EXERCISE GOAL: Needed from the data below: every line from the one with "[Learn more] (306, 285)" up to and including the one with "Topic Options [button] (243, 149)", repeated exactly and with nothing else.

*** Opening of WORKING DATA ***

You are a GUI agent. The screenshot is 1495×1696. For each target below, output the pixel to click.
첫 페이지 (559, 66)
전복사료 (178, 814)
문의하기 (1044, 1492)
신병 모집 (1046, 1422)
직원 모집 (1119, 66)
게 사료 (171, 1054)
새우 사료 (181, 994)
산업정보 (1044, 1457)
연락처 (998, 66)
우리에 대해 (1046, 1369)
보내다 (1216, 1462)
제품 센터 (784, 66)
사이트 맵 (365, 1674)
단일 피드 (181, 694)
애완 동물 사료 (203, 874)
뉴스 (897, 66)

*** Close of WORKING DATA ***
*** Opening of WORKING DATA ***

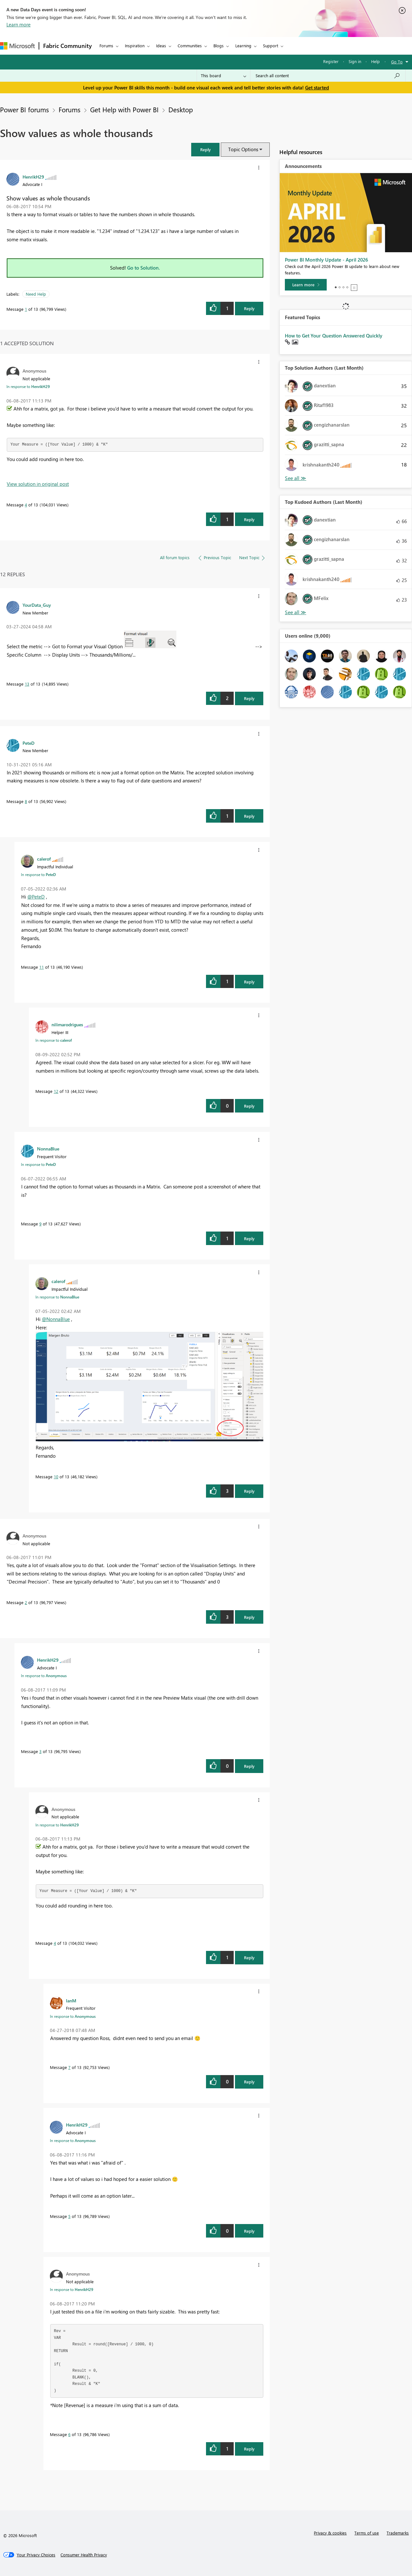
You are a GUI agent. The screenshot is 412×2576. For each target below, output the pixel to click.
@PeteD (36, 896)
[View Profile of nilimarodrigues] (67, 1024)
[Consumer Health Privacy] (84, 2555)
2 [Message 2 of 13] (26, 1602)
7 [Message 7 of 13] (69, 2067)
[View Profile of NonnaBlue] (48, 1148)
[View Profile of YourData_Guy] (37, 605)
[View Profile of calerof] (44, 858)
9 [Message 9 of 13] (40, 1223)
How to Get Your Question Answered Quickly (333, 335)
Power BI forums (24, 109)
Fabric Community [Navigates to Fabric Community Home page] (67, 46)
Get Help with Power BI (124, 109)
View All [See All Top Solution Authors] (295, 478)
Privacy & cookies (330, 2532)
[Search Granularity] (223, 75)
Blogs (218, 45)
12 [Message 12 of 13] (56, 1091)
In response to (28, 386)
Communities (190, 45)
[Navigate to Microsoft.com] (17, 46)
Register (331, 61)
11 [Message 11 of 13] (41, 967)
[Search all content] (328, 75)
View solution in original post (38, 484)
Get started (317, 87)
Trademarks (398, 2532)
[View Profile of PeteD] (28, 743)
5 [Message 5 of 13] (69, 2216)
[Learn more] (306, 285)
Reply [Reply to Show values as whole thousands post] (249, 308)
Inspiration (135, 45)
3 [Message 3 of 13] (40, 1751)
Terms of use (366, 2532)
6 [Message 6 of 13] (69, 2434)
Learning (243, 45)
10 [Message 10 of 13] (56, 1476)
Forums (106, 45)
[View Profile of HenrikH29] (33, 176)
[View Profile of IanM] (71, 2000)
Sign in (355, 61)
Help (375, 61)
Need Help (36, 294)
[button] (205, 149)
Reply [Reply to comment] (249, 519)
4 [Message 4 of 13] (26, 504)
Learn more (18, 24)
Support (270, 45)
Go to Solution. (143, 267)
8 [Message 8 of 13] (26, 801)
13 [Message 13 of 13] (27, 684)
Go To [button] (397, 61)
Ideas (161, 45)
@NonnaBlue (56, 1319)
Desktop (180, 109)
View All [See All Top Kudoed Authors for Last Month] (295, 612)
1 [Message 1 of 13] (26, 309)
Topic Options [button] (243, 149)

*** Close of WORKING DATA ***

SOLVED PROBLEM:
[Learn more] (306, 285)
Reply [Reply to Show values as whole thousands post] (249, 308)
Inspiration (135, 45)
3 [Message 3 of 13] (40, 1751)
Terms of use (366, 2532)
6 [Message 6 of 13] (69, 2434)
Learning (243, 45)
10 [Message 10 of 13] (56, 1476)
Forums (106, 45)
[View Profile of HenrikH29] (33, 176)
[View Profile of IanM] (71, 2000)
Sign in (355, 61)
Help (375, 61)
Need Help (36, 294)
[button] (205, 149)
Reply [Reply to comment] (249, 519)
4 [Message 4 of 13] (26, 504)
Learn more (18, 24)
Support (270, 45)
Go to Solution. (143, 267)
8 [Message 8 of 13] (26, 801)
13 [Message 13 of 13] (27, 684)
Go To [button] (397, 61)
Ideas (161, 45)
@NonnaBlue (56, 1319)
Desktop (180, 109)
View All [See All Top Kudoed Authors for Last Month] (295, 612)
1 [Message 1 of 13] (26, 309)
Topic Options [button] (243, 149)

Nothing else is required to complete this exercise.